Work instructions — How many lines of the data include the string "tabs"? State that number alone.

Extracted data —
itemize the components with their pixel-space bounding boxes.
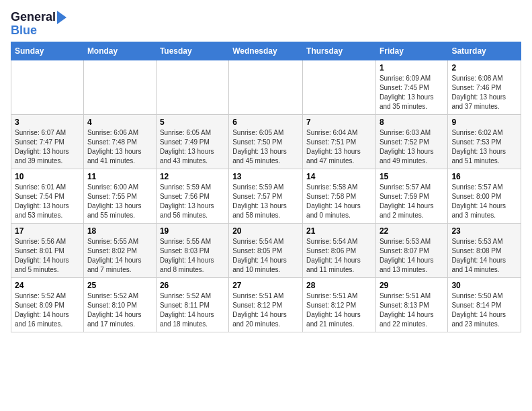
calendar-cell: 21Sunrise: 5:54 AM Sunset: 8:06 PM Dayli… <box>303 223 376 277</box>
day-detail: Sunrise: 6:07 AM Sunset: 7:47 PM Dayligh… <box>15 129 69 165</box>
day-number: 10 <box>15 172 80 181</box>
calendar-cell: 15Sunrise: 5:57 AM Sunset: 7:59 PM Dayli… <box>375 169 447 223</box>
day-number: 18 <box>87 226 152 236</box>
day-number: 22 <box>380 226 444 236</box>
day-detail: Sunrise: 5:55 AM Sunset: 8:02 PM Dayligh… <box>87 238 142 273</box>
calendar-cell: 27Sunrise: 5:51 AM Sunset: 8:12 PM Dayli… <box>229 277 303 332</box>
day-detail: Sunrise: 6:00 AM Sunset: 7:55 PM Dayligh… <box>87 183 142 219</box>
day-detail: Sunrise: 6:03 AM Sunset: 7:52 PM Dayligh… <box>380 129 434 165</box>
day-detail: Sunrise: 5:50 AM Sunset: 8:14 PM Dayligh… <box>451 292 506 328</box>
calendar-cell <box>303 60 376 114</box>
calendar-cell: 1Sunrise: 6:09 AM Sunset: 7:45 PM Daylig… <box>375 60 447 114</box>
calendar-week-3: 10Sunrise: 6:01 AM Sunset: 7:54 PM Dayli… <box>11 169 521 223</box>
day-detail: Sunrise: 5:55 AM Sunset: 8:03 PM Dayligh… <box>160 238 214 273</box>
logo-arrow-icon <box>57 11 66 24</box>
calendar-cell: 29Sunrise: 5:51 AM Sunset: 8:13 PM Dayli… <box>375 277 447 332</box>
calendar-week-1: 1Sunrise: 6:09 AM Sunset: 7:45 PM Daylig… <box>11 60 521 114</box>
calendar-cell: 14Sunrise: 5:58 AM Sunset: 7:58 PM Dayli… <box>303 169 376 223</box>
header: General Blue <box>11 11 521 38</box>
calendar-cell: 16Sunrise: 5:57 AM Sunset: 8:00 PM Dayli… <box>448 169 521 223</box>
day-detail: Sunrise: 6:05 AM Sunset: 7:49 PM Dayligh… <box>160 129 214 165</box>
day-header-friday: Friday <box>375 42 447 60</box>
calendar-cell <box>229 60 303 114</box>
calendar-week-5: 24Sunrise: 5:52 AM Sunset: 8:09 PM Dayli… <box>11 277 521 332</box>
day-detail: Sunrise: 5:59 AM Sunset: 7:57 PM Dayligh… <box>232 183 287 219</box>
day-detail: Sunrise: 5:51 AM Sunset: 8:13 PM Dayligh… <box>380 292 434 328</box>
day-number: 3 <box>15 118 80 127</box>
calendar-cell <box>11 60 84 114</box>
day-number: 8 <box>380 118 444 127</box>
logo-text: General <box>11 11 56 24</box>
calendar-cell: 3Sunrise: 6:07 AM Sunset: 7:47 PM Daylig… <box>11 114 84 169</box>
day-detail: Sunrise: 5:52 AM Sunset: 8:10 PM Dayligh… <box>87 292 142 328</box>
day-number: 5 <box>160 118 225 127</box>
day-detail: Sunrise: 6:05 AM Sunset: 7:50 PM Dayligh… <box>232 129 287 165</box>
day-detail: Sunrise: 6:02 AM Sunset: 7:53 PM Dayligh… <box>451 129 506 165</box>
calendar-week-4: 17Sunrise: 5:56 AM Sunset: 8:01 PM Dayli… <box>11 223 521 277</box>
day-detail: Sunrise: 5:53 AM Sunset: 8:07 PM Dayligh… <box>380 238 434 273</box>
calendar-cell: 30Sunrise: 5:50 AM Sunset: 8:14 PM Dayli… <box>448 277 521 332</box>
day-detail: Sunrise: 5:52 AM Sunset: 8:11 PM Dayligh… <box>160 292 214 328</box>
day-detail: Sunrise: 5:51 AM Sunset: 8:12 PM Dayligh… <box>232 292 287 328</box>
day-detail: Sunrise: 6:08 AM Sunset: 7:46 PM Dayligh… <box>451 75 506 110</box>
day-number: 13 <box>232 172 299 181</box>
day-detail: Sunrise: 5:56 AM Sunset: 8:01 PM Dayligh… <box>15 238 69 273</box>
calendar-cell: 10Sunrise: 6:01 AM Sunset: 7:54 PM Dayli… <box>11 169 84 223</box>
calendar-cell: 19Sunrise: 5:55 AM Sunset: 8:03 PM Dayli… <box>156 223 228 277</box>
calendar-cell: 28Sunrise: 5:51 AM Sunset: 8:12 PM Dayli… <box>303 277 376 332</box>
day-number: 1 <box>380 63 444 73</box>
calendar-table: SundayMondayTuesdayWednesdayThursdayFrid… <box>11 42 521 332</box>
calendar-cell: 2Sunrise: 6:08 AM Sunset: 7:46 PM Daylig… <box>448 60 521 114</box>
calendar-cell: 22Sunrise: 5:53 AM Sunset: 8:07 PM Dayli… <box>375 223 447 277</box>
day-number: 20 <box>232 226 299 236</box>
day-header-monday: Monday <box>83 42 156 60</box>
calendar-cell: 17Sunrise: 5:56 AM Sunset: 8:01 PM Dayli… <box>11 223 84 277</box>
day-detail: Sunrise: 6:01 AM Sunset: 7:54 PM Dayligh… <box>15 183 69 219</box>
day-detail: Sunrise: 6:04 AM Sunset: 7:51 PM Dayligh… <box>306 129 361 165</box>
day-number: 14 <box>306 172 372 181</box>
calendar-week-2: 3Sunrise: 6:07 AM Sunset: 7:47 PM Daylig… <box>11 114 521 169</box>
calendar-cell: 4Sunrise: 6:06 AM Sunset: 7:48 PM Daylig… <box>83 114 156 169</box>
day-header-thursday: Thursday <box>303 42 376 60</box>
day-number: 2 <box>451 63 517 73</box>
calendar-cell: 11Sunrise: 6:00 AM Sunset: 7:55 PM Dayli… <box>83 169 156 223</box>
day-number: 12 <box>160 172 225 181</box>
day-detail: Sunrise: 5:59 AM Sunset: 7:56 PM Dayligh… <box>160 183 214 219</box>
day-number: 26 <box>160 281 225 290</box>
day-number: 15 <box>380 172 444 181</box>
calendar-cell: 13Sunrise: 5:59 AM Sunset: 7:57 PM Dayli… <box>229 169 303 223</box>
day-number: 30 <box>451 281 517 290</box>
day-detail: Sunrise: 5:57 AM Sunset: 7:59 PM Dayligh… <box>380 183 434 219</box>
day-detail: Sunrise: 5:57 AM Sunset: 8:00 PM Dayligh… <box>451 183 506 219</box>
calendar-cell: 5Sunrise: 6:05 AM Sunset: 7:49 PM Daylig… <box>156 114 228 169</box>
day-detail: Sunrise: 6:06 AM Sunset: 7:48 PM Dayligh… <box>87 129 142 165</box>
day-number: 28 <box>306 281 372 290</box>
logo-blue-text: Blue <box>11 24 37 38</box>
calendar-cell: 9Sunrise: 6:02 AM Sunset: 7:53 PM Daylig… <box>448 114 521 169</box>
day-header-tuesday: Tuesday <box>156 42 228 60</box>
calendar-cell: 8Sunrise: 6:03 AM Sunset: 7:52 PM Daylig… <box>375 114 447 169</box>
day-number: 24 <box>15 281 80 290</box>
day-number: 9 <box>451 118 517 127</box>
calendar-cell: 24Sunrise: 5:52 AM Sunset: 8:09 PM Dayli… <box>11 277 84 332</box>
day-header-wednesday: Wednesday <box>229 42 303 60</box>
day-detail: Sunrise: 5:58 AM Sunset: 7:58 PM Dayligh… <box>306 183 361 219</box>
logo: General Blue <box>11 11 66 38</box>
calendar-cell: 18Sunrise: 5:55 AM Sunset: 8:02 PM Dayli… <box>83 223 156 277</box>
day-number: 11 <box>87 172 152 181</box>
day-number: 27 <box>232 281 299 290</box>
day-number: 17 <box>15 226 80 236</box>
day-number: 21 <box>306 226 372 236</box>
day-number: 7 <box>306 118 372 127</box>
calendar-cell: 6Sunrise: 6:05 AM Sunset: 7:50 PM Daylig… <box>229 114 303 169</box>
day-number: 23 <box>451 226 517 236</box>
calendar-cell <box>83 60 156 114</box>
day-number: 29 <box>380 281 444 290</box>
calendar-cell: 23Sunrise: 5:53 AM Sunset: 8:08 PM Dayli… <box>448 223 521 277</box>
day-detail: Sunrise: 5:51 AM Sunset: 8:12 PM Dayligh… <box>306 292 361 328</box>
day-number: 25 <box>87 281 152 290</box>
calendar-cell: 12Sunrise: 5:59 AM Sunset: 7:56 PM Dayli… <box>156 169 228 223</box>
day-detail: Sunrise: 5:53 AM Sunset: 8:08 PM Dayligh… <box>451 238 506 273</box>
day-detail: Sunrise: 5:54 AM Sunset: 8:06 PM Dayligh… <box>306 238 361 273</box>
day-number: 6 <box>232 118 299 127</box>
---
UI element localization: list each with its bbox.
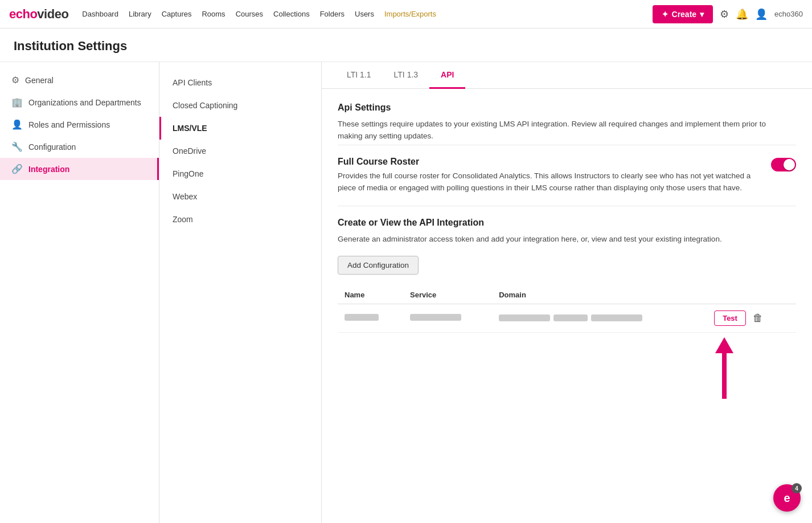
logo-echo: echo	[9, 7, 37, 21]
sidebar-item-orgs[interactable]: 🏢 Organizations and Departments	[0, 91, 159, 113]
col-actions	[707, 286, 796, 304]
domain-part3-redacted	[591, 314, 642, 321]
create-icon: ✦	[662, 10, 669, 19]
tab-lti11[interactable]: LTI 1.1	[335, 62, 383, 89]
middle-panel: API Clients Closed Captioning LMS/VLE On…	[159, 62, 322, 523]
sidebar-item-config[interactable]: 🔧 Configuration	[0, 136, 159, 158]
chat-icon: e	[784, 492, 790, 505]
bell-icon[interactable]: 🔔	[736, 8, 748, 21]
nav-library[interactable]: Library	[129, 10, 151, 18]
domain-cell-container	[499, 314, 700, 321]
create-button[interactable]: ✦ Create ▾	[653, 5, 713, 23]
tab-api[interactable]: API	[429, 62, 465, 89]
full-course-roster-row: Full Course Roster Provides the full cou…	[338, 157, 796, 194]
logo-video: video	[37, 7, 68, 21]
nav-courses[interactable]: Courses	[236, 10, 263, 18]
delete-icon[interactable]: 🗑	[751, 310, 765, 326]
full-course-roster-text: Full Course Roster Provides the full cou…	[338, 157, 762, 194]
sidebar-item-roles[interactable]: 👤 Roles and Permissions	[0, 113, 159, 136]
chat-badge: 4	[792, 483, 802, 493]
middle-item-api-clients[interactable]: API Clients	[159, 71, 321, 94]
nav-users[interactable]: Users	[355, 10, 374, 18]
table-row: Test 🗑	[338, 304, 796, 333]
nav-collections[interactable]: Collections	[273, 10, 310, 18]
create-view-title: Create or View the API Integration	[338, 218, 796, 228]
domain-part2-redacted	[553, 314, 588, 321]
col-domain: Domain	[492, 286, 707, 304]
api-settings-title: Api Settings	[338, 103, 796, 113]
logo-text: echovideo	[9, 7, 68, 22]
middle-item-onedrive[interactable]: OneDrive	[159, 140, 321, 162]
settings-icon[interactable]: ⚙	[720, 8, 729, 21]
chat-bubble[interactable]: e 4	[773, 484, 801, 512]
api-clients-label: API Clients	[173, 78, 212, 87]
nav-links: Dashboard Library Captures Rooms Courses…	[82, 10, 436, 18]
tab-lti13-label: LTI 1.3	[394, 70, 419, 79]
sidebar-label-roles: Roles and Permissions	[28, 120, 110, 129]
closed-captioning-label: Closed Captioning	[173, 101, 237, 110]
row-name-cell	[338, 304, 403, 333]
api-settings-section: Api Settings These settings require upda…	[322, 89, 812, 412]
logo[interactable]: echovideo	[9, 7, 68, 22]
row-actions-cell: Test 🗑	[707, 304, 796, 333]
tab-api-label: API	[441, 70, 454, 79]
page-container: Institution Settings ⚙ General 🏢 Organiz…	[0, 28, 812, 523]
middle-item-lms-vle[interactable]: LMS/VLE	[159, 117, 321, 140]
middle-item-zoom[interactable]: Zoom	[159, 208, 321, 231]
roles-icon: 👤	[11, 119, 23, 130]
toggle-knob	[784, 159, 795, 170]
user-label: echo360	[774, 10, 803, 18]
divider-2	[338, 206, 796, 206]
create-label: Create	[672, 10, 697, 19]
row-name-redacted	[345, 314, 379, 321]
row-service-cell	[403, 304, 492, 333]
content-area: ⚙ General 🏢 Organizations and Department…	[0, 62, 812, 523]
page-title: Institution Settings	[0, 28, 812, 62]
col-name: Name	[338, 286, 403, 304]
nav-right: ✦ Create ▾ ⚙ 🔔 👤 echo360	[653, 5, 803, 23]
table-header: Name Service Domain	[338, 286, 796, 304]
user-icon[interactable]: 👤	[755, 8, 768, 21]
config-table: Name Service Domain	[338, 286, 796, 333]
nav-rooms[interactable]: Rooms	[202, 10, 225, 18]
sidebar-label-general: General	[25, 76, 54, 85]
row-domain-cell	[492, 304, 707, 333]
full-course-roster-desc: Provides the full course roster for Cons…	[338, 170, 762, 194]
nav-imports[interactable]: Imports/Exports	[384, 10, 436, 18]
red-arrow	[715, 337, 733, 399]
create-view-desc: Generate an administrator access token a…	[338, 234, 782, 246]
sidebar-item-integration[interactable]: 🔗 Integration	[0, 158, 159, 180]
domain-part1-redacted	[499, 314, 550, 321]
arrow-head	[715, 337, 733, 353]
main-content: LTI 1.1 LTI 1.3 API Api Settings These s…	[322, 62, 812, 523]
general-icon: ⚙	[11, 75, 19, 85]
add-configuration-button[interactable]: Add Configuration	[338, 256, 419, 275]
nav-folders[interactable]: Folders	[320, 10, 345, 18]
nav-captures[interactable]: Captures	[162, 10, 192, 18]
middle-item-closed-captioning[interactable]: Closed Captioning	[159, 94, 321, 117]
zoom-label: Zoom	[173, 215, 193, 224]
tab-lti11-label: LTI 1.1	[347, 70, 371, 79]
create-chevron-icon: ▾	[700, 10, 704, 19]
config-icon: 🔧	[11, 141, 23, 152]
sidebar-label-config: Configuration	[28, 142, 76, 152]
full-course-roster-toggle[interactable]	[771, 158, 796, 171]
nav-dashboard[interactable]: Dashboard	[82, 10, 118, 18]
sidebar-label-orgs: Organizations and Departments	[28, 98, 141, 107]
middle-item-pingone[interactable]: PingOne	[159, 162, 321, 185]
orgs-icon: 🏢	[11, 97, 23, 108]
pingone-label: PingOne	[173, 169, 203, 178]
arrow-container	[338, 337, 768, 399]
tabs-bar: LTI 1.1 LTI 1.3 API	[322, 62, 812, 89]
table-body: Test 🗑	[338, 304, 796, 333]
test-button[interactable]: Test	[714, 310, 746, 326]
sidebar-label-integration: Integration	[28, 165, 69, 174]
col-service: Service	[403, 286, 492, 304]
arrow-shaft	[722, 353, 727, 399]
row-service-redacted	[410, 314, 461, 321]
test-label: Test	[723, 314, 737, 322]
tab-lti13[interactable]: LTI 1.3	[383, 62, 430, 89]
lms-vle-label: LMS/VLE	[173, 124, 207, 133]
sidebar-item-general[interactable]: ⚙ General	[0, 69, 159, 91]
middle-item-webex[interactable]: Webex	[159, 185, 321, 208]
* * *
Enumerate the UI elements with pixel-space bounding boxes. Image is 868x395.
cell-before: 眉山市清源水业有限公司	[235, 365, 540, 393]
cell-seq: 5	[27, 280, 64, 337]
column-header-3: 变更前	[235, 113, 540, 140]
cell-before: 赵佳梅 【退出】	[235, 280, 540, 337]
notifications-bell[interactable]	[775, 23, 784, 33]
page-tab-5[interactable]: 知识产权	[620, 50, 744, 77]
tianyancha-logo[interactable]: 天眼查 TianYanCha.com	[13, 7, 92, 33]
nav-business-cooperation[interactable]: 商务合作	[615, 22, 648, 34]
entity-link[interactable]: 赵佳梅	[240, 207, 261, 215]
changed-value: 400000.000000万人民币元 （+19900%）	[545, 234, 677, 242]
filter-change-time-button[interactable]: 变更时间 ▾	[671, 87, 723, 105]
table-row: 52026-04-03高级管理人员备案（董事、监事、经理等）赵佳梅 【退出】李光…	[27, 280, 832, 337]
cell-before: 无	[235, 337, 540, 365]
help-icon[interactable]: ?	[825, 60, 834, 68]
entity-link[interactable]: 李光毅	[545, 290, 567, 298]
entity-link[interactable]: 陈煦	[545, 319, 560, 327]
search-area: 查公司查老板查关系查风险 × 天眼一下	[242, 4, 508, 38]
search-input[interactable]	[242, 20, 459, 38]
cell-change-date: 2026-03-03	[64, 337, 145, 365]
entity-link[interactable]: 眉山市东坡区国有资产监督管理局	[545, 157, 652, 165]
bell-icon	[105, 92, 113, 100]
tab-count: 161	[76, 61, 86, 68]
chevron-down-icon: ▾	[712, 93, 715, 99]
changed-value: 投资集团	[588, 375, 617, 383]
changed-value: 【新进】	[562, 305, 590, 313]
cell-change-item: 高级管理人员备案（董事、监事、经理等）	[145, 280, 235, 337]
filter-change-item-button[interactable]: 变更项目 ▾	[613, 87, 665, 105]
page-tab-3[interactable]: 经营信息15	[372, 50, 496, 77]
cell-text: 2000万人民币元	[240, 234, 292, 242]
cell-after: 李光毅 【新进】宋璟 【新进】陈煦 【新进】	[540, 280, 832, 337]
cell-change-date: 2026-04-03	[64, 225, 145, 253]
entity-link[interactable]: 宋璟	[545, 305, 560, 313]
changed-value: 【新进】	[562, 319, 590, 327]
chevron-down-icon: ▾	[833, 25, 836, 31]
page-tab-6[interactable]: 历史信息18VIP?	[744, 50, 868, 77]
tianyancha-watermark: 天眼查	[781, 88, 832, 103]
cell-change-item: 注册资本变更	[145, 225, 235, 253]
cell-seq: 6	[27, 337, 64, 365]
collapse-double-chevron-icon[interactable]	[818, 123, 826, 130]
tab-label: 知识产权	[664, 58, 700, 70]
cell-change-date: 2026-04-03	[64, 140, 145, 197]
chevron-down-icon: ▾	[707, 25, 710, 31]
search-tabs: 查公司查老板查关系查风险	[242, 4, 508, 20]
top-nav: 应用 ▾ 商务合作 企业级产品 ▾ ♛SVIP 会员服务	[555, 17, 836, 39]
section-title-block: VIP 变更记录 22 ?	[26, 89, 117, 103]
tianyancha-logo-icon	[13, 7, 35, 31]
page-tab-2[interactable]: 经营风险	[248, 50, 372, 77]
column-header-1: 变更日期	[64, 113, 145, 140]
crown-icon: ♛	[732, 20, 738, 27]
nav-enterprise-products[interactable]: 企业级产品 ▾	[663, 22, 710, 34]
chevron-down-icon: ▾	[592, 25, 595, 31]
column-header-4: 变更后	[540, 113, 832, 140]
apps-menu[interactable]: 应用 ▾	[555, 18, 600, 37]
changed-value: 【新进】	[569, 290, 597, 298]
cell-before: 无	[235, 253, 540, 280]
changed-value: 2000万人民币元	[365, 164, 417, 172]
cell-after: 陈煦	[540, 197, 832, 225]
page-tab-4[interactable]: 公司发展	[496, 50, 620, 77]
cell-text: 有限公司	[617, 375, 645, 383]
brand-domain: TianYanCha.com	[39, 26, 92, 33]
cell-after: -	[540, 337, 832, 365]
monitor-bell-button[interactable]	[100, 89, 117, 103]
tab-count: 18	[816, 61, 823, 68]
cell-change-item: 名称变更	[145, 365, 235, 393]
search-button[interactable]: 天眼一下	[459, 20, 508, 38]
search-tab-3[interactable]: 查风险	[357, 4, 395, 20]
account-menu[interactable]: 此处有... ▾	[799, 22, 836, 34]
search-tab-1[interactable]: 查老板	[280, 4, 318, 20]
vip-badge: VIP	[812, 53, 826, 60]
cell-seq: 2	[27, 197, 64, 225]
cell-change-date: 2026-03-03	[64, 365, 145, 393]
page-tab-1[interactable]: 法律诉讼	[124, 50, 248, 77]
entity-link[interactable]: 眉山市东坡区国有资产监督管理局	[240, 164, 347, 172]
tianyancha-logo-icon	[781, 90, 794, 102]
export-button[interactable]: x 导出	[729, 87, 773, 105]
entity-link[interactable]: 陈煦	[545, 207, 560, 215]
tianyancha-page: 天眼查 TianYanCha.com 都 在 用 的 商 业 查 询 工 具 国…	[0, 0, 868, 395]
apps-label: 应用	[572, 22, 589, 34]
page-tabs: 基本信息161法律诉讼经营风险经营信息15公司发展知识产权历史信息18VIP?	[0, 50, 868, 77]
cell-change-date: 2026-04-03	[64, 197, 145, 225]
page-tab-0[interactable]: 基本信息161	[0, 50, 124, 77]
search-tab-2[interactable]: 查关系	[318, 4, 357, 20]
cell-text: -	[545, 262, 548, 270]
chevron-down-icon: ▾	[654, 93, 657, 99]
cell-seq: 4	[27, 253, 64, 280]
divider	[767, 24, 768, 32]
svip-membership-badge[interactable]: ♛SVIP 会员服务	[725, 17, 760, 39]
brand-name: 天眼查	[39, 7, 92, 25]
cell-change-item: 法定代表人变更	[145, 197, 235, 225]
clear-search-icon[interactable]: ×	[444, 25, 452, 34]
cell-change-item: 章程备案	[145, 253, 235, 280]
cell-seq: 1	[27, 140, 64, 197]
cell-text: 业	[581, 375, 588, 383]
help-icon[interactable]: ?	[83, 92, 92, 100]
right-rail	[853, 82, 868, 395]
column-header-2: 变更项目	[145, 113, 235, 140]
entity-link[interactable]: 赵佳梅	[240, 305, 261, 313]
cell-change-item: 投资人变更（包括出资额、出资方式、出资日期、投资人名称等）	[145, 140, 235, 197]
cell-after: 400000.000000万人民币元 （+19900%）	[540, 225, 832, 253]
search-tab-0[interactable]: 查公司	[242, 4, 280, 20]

Exercise output — 3